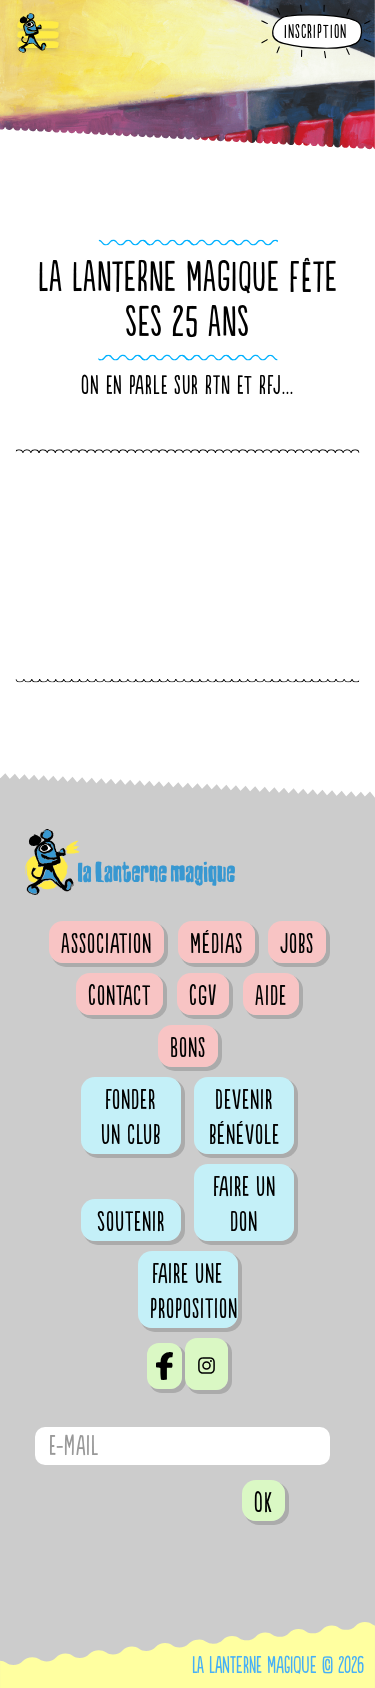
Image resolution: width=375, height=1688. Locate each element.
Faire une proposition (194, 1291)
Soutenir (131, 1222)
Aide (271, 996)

+++++

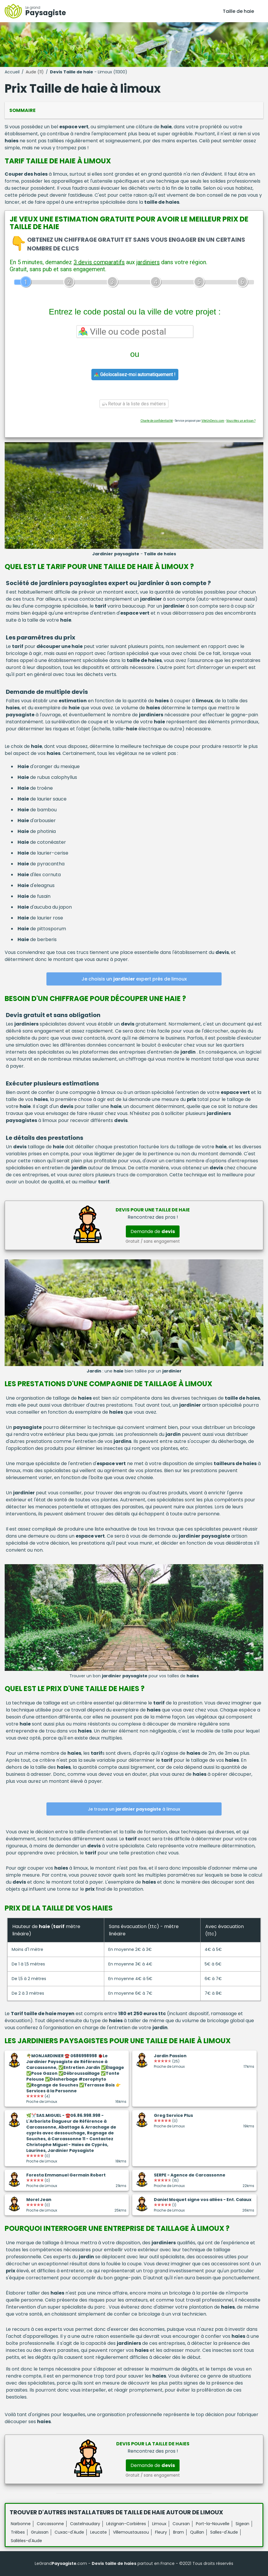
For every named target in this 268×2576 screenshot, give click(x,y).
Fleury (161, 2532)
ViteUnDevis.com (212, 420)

+++++

EXERCISE GOAL ▸ There is a run of lines above from the one with "Image resolution: width=375, height=1688." to the one with "Aide (271, 996)"; print exactly that run, both ends included, and nothing else.

FINISHED EXERCISE ▸
Image resolution: width=375, height=1688. Locate each element.
Faire une proposition (194, 1291)
Soutenir (131, 1222)
Aide (271, 996)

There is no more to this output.